**WHAT YOU NEED TO DO:** What you return must match the entries word for word, minus the pictures.

**EXERCISE MATERIALS:**
***

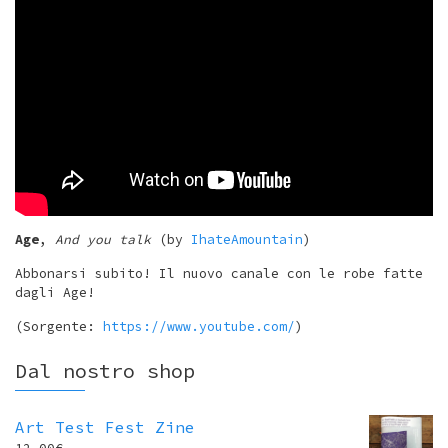
Age
,
And you talk
(by
IhateAmountain
)
Abbonarsi subito! Il nuovo canale con le robe fatte
dagli Age!
(Sorgente:
https://www.youtube.com/
)
Dal nostro shop
Art Test Fest Zine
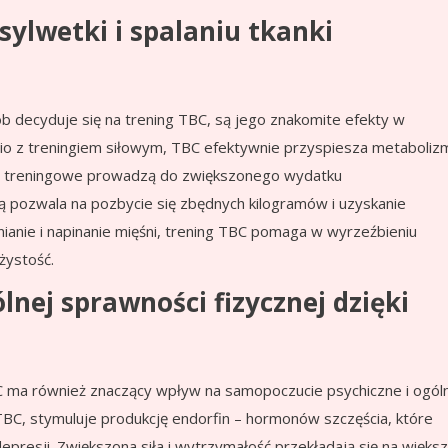
ylwetki i spalaniu tkanki
b decyduje się na trening TBC, są jego znakomite efekty w
dio z treningiem siłowym, TBC efektywnie przyspiesza metabolizm
sje treningowe prowadzą do zwiększonego wydatku
ą pozwala na pozbycie się zbędnych kilogramów i uzyskanie
anie i napinanie mięśni, trening TBC pomaga w wyrzeźbieniu
ężystość.
nej sprawności fizycznej dzięki
C ma również znaczący wpływ na samopoczucie psychiczne i ogól
t TBC, stymuluje produkcję endorfin – hormonów szczęścia, które
epresji. Zwiększona siła i wytrzymałość przekładają się na więks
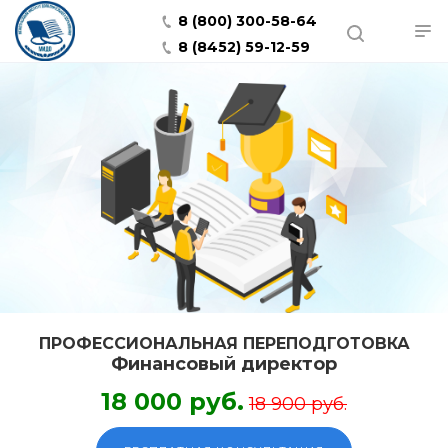
8 (800) 300-58-64
8 (8452) 59-12-59
ПРОФЕССИОНАЛЬНАЯ ПЕРЕПОДГОТОВКА
Финансовый директор
18 000 руб.
18 900 руб.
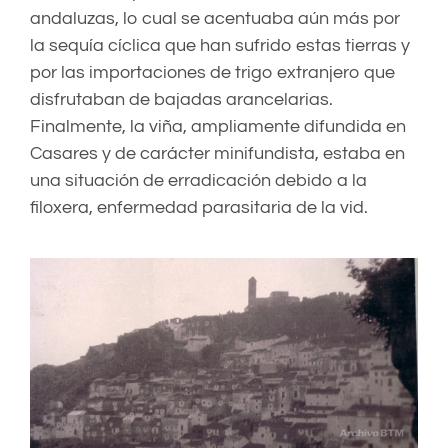
andaluzas, lo cual se acentuaba aún más por
la sequía cíclica que han sufrido estas tierras y
por las importaciones de trigo extranjero que
disfrutaban de bajadas arancelarias.
Finalmente, la viña, ampliamente difundida en
Casares y de carácter minifundista, estaba en
una situación de erradicación debido a la
filoxera, enfermedad parasitaria de la vid.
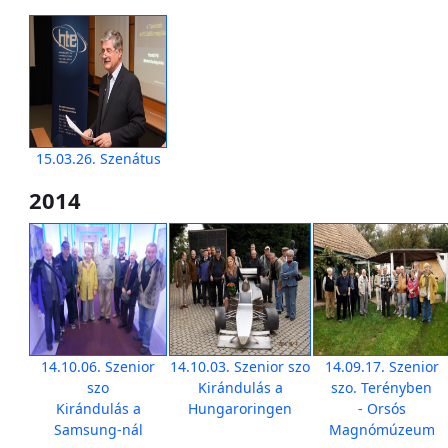
15.03.26. Szenátus
2014
14.10.06. Szenior
14.10.03. Szenior szo
14.09.17. Szenior
szo
Kirándulás a
szo. Terényben
Kirándulás a
Hungaroringen
- Orsós
Samsung-nál
Magnómúzeum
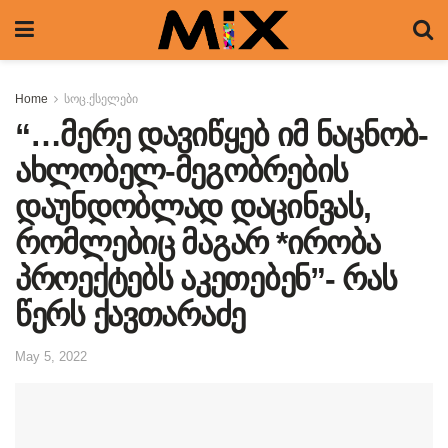
Home
სოც.ქსელები
“…მერე დავიწყებ იმ ნაცნობ-
ახლობელ-მეგობრების
დაუნდობლად დაცინვას,
რომლებიც მაგარ *ირობა
პროექტებს აკეთებენ”- რას
წერს ქავთარაძე
May 5, 2022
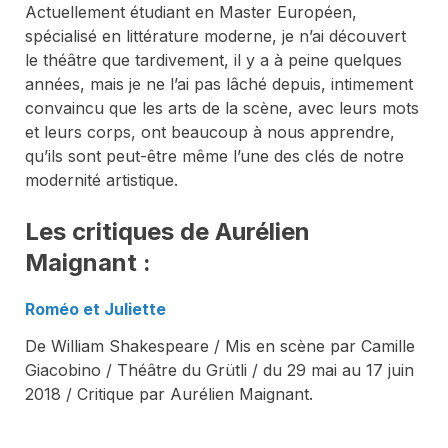
Actuellement étudiant en Master Européen,
spécialisé en littérature moderne, je n’ai découvert
le théâtre que tardivement, il y a à peine quelques
années, mais je ne l’ai pas lâché depuis, intimement
convaincu que les arts de la scène, avec leurs mots
et leurs corps, ont beaucoup à nous apprendre,
qu’ils sont peut-être même l’une des clés de notre
modernité artistique.
Les critiques de Aurélien
Maignant :
Roméo et Juliette
De William Shakespeare / Mis en scène par Camille
Giacobino / Théâtre du Grütli / du 29 mai au 17 juin
2018 / Critique par Aurélien Maignant.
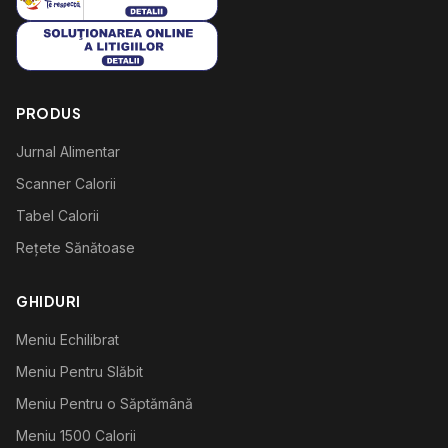
PRODUS
Jurnal Alimentar
Scanner Calorii
Tabel Calorii
Rețete Sănătoase
GHIDURI
Meniu Echilibrat
Meniu Pentru Slăbit
Meniu Pentru o Săptămână
Meniu 1500 Calorii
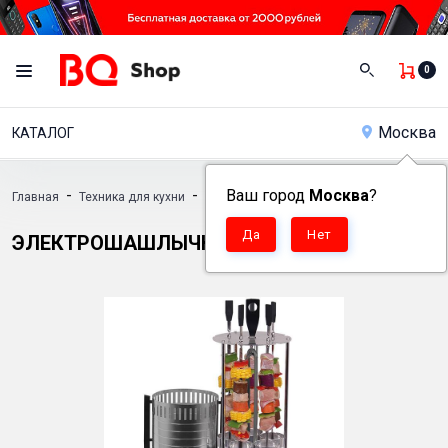
0
Москва
КАТАЛОГ
-
-
Ваш город
Москва
-
?
Главная
Техника для кухни
Электрошашлычницы
Электрошашлыч
ЭЛЕКТРОШАШЛЫЧНИЦА BQ BBQ1001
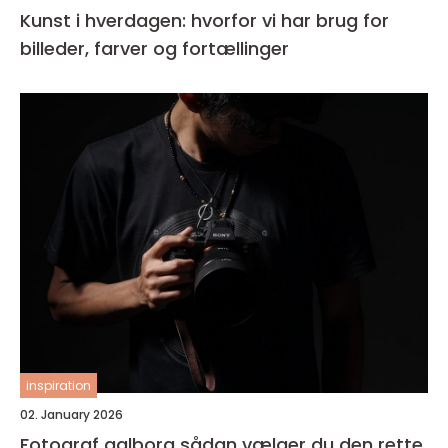
Kunst i hverdagen: hvorfor vi har brug for
billeder, farver og fortællinger
inspiration
02. January 2026
Fotograf aalborg sådan vælger du den rette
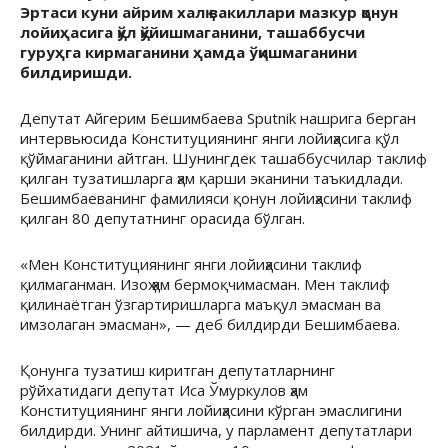
Эртаси куни айрим халқ вакиллари мазкур қонун
лойиҳасига қўл қўйишмаганини, ташаббусчи
гуруҳга кирмаганини ҳамда ўқишмаганини
билдиришди.
Депутат Айгерим Бешимбаева Sputnik нашрига берган
интервьюсида Конституциянинг янги лойиҳасига қўл
қўймаганини айтган. Шунингдек ташаббусчилар таклиф
қилган тузатишларга ҳам қарши эканини таъкидлади.
Бешимбаеванинг фамилияси қонун лойиҳасини таклиф
қилган 80 депутатнинг орасида бўлган.
«Мен Конституциянинг янги лойиҳасини таклиф
қилмаганман. Изоҳ ҳам бермоқчимасман. Мен таклиф
қилинаётган ўзгартиришларга маъқул эмасман ва
имзолаган эмасман», — деб билдирди Бешимбаева.
Қонунга тузатиш киритган депутатларнинг
рўйхатидаги депутат Иса Ўмуркулов ҳам
Конституциянинг янги лойиҳасини кўрган эмаслигини
билдирди. Унинг айтишича, у парламент депутатлари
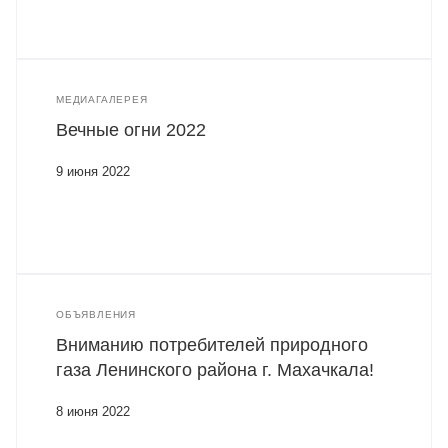
МЕДИАГАЛЕРЕЯ
Вечные огни 2022
9 июня 2022
ОБЪЯВЛЕНИЯ
Вниманию потребителей природного
газа Ленинского района г. Махачкала!
8 июня 2022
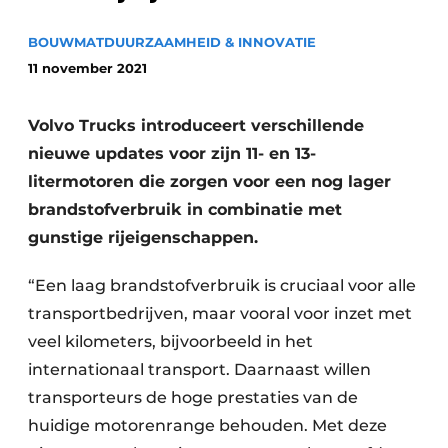
BOUWMAT
DUURZAAMHEID & INNOVATIE
11 november 2021
Volvo Trucks introduceert verschillende
nieuwe updates voor zijn 11- en 13-
litermotoren die zorgen voor een nog lager
Duurzaamheid & Innovatie
brandstofverbruik in combinatie met
Fundering
gunstige rijeigenschappen.
Kopen/Huren/Leasen
“Een laag brandstofverbruik is cruciaal voor alle
transportbedrijven, maar vooral voor inzet met
Sloop & Recycling
veel kilometers, bijvoorbeeld in het
internationaal transport. Daarnaast willen
Bouwtransport
transporteurs de hoge prestaties van de
Machines & Materieel
huidige motorenrange behouden. Met deze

***

**RESPONSE:**
Age
,
And you talk
(by
IhateAmountain
)
Abbonarsi subito! Il nuovo canale con le robe fatte
dagli Age!
(Sorgente:
https://www.youtube.com/
)
Dal nostro shop
Art Test Fest Zine
ylwetki i spalaniu tkanki
b decyduje się na trening TBC, są jego znakomite efekty w
dio z treningiem siłowym, TBC efektywnie przyspiesza metabolizm
sje treningowe prowadzą do zwiększonego wydatku
ą pozwala na pozbycie się zbędnych kilogramów i uzyskanie
anie i napinanie mięśni, trening TBC pomaga w wyrzeźbieniu
ężystość.
nej sprawności fizycznej dzięki
C ma również znaczący wpływ na samopoczucie psychiczne i ogól
t TBC, stymuluje produkcję endorfin – hormonów szczęścia, które
epresji. Zwiększona siła i wytrzymałość przekładają się na więks
8 (800) 300-58-64
8 (8452) 59-12-59
ПРОФЕССИОНАЛЬНАЯ ПЕРЕПОДГОТОВКА
Финансовый директор
18 000 руб.
18 900 руб.
andaluzas, lo cual se acentuaba aún más por
la sequía cíclica que han sufrido estas tierras y
por las importaciones de trigo extranjero que
disfrutaban de bajadas arancelarias.
Finalmente, la viña, ampliamente difundida en
Casares y de carácter minifundista, estaba en
una situación de erradicación debido a la
filoxera, enfermedad parasitaria de la vid.
15.03.26. Szenátus
2014
14.10.06. Szenior
14.10.03. Szenior szo
14.09.17. Szenior
szo
Kirándulás a
szo. Terényben
Kirándulás a
Hungaroringen
- Orsós
Samsung-nál
Magnómúzeum
Home
სოც.ქსელები
“…მერე დავიწყებ იმ ნაცნობ-
ახლობელ-მეგობრების
დაუნდობლად დაცინვას,
რომლებიც მაგარ *ირობა
პროექტებს აკეთებენ”- რას
წერს ქავთარაძე
May 5, 2022
Actuellement étudiant en Master Européen,
spécialisé en littérature moderne, je n’ai découvert
le théâtre que tardivement, il y a à peine quelques
années, mais je ne l’ai pas lâché depuis, intimement
convaincu que les arts de la scène, avec leurs mots
et leurs corps, ont beaucoup à nous apprendre,
qu’ils sont peut-être même l’une des clés de notre
modernité artistique.
Les critiques de Aurélien
Maignant :
Roméo et Juliette
De William Shakespeare / Mis en scène par Camille
Giacobino / Théâtre du Grütli / du 29 mai au 17 juin
2018 / Critique par Aurélien Maignant.
PRODUS
Jurnal Alimentar
Scanner Calorii
Tabel Calorii
Rețete Sănătoase
GHIDURI
Meniu Echilibrat
Meniu Pentru Slăbit
Meniu Pentru o Săptămână
Meniu 1500 Calorii
0
Москва
КАТАЛОГ
-
-
Ваш город
Москва
-
?
Главная
Техника для кухни
Электрошашлычницы
Электрошашлыч
ЭЛЕКТРОШАШЛЫЧНИЦА BQ BBQ1001
Kunst i hverdagen: hvorfor vi har brug for
billeder, farver og fortællinger
inspiration
02. January 2026
Fotograf aalborg sådan vælger du den rette
Эртаси куни айрим халқ вакиллари мазкур қонун
лойиҳасига қўл қўйишмаганини, ташаббусчи
гуруҳга кирмаганини ҳамда ўқишмаганини
билдиришди.
Депутат Айгерим Бешимбаева Sputnik нашрига берган
интервьюсида Конституциянинг янги лойиҳасига қўл
қўймаганини айтган. Шунингдек ташаббусчилар таклиф
қилган тузатишларга ҳам қарши эканини таъкидлади.
Бешимбаеванинг фамилияси қонун лойиҳасини таклиф
қилган 80 депутатнинг орасида бўлган.
«Мен Конституциянинг янги лойиҳасини таклиф
қилмаганман. Изоҳ ҳам бермоқчимасман. Мен таклиф
қилинаётган ўзгартиришларга маъқул эмасман ва
имзолаган эмасман», — деб билдирди Бешимбаева.
Қонунга тузатиш киритган депутатларнинг
рўйхатидаги депутат Иса Ўмуркулов ҳам
Конституциянинг янги лойиҳасини кўрган эмаслигини
билдирди. Унинг айтишича, у парламент депутатлари
МЕДИАГАЛЕРЕЯ
Вечные огни 2022
9 июня 2022
ОБЪЯВЛЕНИЯ
Вниманию потребителей природного
газа Ленинского района г. Махачкала!
8 июня 2022
BOUWMAT
DUURZAAMHEID & INNOVATIE
11 november 2021
Volvo Trucks introduceert verschillende
nieuwe updates voor zijn 11- en 13-
litermotoren die zorgen voor een nog lager
Duurzaamheid & Innovatie
brandstofverbruik in combinatie met
Fundering
gunstige rijeigenschappen.
Kopen/Huren/Leasen
“Een laag brandstofverbruik is cruciaal voor alle
transportbedrijven, maar vooral voor inzet met
Sloop & Recycling
veel kilometers, bijvoorbeeld in het
internationaal transport. Daarnaast willen
Bouwtransport
transporteurs de hoge prestaties van de
Machines & Materieel
huidige motorenrange behouden. Met deze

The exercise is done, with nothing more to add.